Ditto on living closer Skip. Good Luck and let us know how it turns out. Those look like some heavy coyotes on your flyers.


----------



## SWAMPBUCK10PT (Apr 5, 2010)

*WISH YOU GUYS DID LIVE CLOSER-----BIG D IF I GET TO VACATION IN TEXAS THIS WINTER I'LL HAVE TO LOOK YOU UP--[PRINCETON AREA]------HERE'S A PIC OF THE RULES FOR MY HUNT--------HAVE SOME REAL NICE CUSTOM CALLS DONATED SO FAR HOPE TO GET SOME MORE --ED IS MAKING A SPECIAL CALL FOR ME FOR OUR HUNT WITH SKIP'S PREDATOR DAYS 2013 SCRIBED ON IT---AND DON SENT 6 TREE BRANCH CALLS FOR THE HUNT----ANY MORE CUSTOM CALL BUILDERS WANT TO DONATE A CALL OR 2 --PLEASE PM ME I'D APPRECIATE IT ---------SB*


----------



## hassell (Feb 9, 2010)

It will be a great time for sure, one of these days Skip.


----------



## SWAMPBUCK10PT (Apr 5, 2010)

WOULDN'T LOAD ON OTHER REPLY


----------



## Rick Howard (Feb 25, 2012)

Looks good Skip!


----------



## youngdon (Mar 10, 2010)

Yeah wish I was closer too! But it's always nice to see all the pics and hear about all the goings on.

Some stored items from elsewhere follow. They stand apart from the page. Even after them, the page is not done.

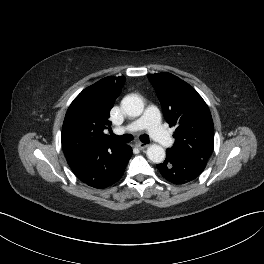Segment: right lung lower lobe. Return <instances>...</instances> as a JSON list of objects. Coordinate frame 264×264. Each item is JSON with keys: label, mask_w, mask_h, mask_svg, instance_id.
Returning a JSON list of instances; mask_svg holds the SVG:
<instances>
[{"label": "right lung lower lobe", "mask_w": 264, "mask_h": 264, "mask_svg": "<svg viewBox=\"0 0 264 264\" xmlns=\"http://www.w3.org/2000/svg\"><path fill=\"white\" fill-rule=\"evenodd\" d=\"M131 155V148L123 144L114 150L77 154L66 159L74 174L83 183L103 189L122 177Z\"/></svg>", "instance_id": "right-lung-lower-lobe-1"}]
</instances>
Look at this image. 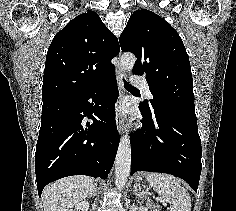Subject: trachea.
<instances>
[{"label": "trachea", "instance_id": "obj_1", "mask_svg": "<svg viewBox=\"0 0 236 211\" xmlns=\"http://www.w3.org/2000/svg\"><path fill=\"white\" fill-rule=\"evenodd\" d=\"M124 85H125V88L128 89V90H133V89H135L134 87H132V86H131L128 82H126V81H125Z\"/></svg>", "mask_w": 236, "mask_h": 211}]
</instances>
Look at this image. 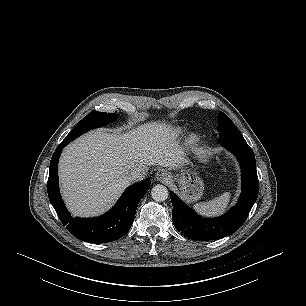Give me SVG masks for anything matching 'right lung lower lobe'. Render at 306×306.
<instances>
[{
    "mask_svg": "<svg viewBox=\"0 0 306 306\" xmlns=\"http://www.w3.org/2000/svg\"><path fill=\"white\" fill-rule=\"evenodd\" d=\"M68 143L63 140L54 152L47 183L49 200L59 219L71 234L82 241L106 243L121 238L129 231L137 206L149 189L150 180L145 179L128 187L114 208L100 217L73 218L61 198L57 173L59 156L62 148Z\"/></svg>",
    "mask_w": 306,
    "mask_h": 306,
    "instance_id": "right-lung-lower-lobe-1",
    "label": "right lung lower lobe"
}]
</instances>
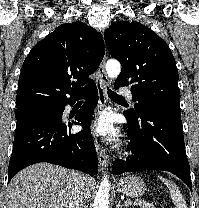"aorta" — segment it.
Instances as JSON below:
<instances>
[{"mask_svg":"<svg viewBox=\"0 0 199 208\" xmlns=\"http://www.w3.org/2000/svg\"><path fill=\"white\" fill-rule=\"evenodd\" d=\"M121 65L117 60H109L106 63V72L108 77L116 78L120 74ZM109 191H110V183L107 178V175L103 177L98 191L96 193L93 208H109Z\"/></svg>","mask_w":199,"mask_h":208,"instance_id":"aorta-1","label":"aorta"}]
</instances>
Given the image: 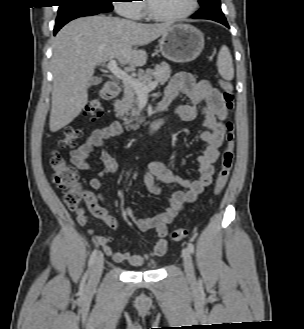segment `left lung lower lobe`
<instances>
[{
    "label": "left lung lower lobe",
    "instance_id": "1",
    "mask_svg": "<svg viewBox=\"0 0 304 329\" xmlns=\"http://www.w3.org/2000/svg\"><path fill=\"white\" fill-rule=\"evenodd\" d=\"M220 6V0H207L201 5L200 10L197 11L192 18L213 20L229 28Z\"/></svg>",
    "mask_w": 304,
    "mask_h": 329
}]
</instances>
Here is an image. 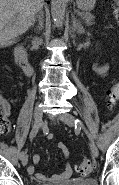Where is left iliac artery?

It's a pretty cool thing you do Skip.


----------



## SWAMPBUCK10PT (Apr 5, 2010)

HERE'S A PAIR OF YOUNG HUNTERS THAT WON CALLS LAST YEAR AND A GROUP SHOT OF THE HUNTERS


----------



## prairiewolf (Feb 19, 2012)

Man, I can hear it now, a bunch of young boys running around with predator calls!!! Music to my ears, lol


----------



## SWAMPBUCK10PT (Apr 5, 2010)

*lOOKIE-LOOKIE--------THESE ARE THE CALLS DONATED FOR OUR PREDATOR HUNT WITH MORE COMING----MORE AND MORE YOUNG HUNTERS ARE COMING THIS YEAR---CAN'T WAIT FOR THE HUNT---------SB*


----------



## prairiewolf (Feb 19, 2012)

You need some more calls ! I will see what I can do, lol


----------



## Yooperman (Dec 10, 2011)

Sweet bunch of calls

Looking forward to going again this year skip. Oh boy! getting close now.....Better get to scouting eh!


----------



## Bigdrowdy1 (Jan 29, 2010)

Skip!! Calls on the way. Had a hotter than Hell burn sale!!! LOL


----------



## SWAMPBUCK10PT (Apr 5, 2010)

*Hey Guys --- More calls showed up today---Calls from Cove Mountian Game Calls [Ut} and some from Clays Custom Predator Calls [Az] -- Thanks so much Clay James and Rick Ellis for your support of our hunt---So much appreciated----and Bigdrowdy Thanks to you also be watching the mail--------Sure Glad your coming Yoop--Wait til you see the calls up for grabs :biggrin: You Better get to Scout'en---and bring a young feller with Ya :biggrin: ------------sb*


----------